You will notice that I prefer to download the source tarballs and build them locally, rather than use the automatic download and install options of easy_install. This is because this whole exercise took me two days. The first day I used the automatic download option and hit all sorts of version incompatibility problems, mainly caused by the older versions of numpy and python-dateutils as I described above. Specifically, I was seeing that pandas would automatically pull in the newer version of numpy, but then would build against the older version since that was on the PYTHONPATH. I guess once the problems were identified and dealt with, I could have used either version to build and install, but this is what ultimately worked for me.

During the time, in frustration, I also considered the Enthought Python Distribution Free Version (EPDfree) and even downloaded and installed it, but uninstalled it again because the Mac version is 32 bit (so limited to small data sizes) and I found the basic paid version ($200/year) too expensive. YMMV, of course. Another option with friendlier terms is Sage, but it seems to be much bigger than just a scientific Python distribution like EPD, so perhaps overkill for me at this stage.

Anyway, thanks to the examples in the MLIA book, I know enough to use numpy and matplotlib with Python right away, and I guess I will pick up the other stuff as I use them.

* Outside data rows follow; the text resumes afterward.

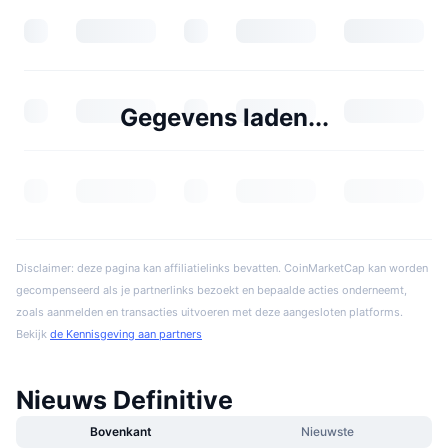
Gegevens laden...
Disclaimer: deze pagina kan affiliatielinks bevatten. CoinMarketCap kan worden
gecompenseerd als je partnerlinks bezoekt en bepaalde acties onderneemt,
zoals aanmelden en transacties uitvoeren met deze aangesloten platforms.
Bekijk
de Kennisgeving aan partners
Nieuws Definitive
Bovenkant
Nieuwste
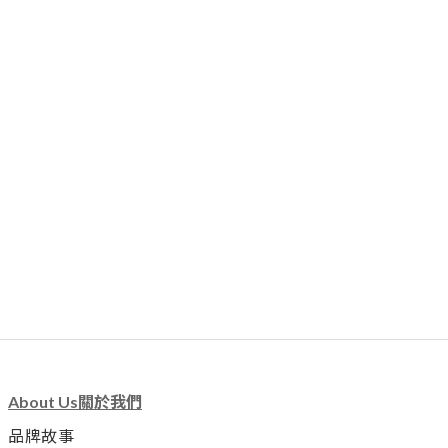
About Us關於我們
品牌故事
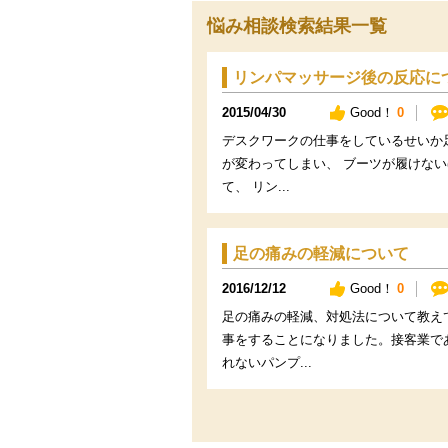
悩み相談検索結果一覧
リンパマッサージ後の反応に
2015/04/30
Good！
0
デスクワークの仕事をしているせいか
が変わってしまい、 ブーツが履けな
て、 リン...
足の痛みの軽減について
2016/12/12
Good！
0
足の痛みの軽減、対処法について教え
事をすることになりました。接客業で
れないパンプ...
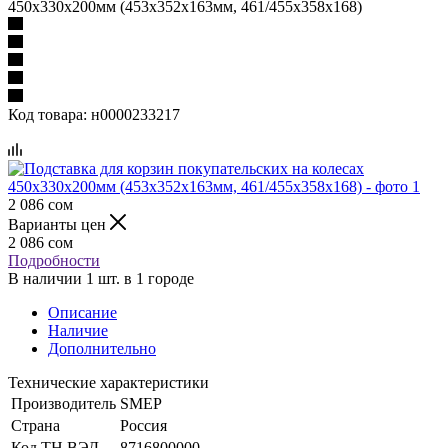
450х330х200мм (453х352х163мм, 461/455х358х168)
Код товара:
н0000233217
2 086
сом
Варианты цен
2 086
сом
Подробности
В наличии 1 шт. в 1 городе
Описание
Наличие
Дополнительно
Технические характеристики
Производитель
SMEP
Страна
Россия
Код ТН ВЭД
8716800000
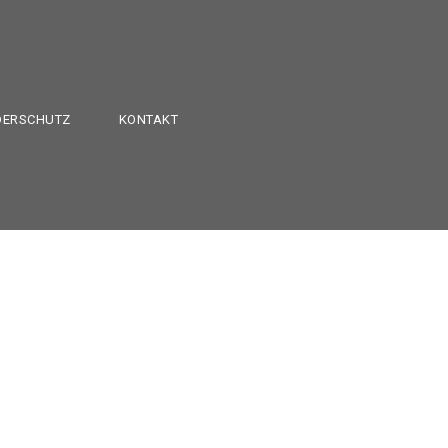
DERSCHUTZ
KONTAKT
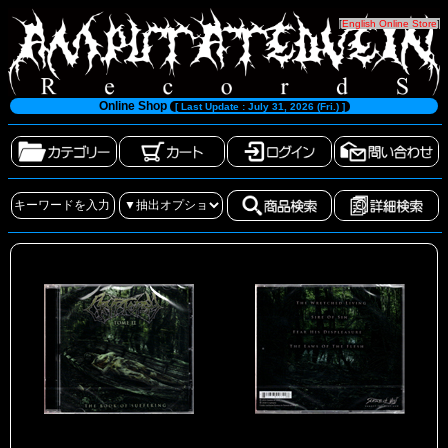
[
English Online Store
]
Online Shop
[ Last Update : July 31, 2026 (Fri.) ]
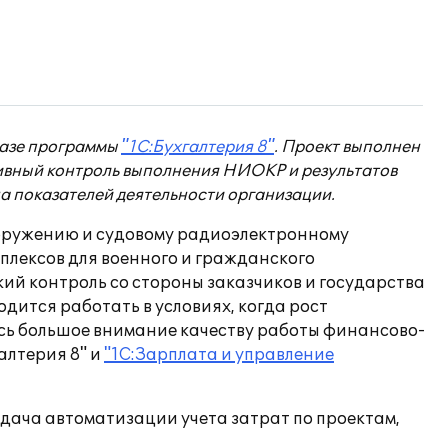
базе программы
"1С:Бухгалтерия 8"
. Проект выполнен
вный контроль выполнения НИОКР и результатов
а показателей деятельности организации.
оружению и судовому радиоэлектронному
лексов для военного и гражданского
ий контроль со стороны заказчиков и государства
дится работать в условиях, когда рост
ось большое внимание качеству работы финансово-
алтерия 8" и
"1С:Зарплата и управление
дача автоматизации учета затрат по проектам,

Update 2013-04-06: Few days ago I heard of the Anaconda distribution from Continuum Analytics via one of the mailing lists I subscribe to. They offer free 64 and 32 bit versions of Python 2.7 or 3.3 distributions geared towards scientific (and NLP/ML) use. Today I took the plunge and installed their 2.7 distribution. I was procrastinating and putting off the upgrade to Python 2.7 because of the number of packages I would have to reinstall, but the install was a snap, took less than 10 minutes to do this.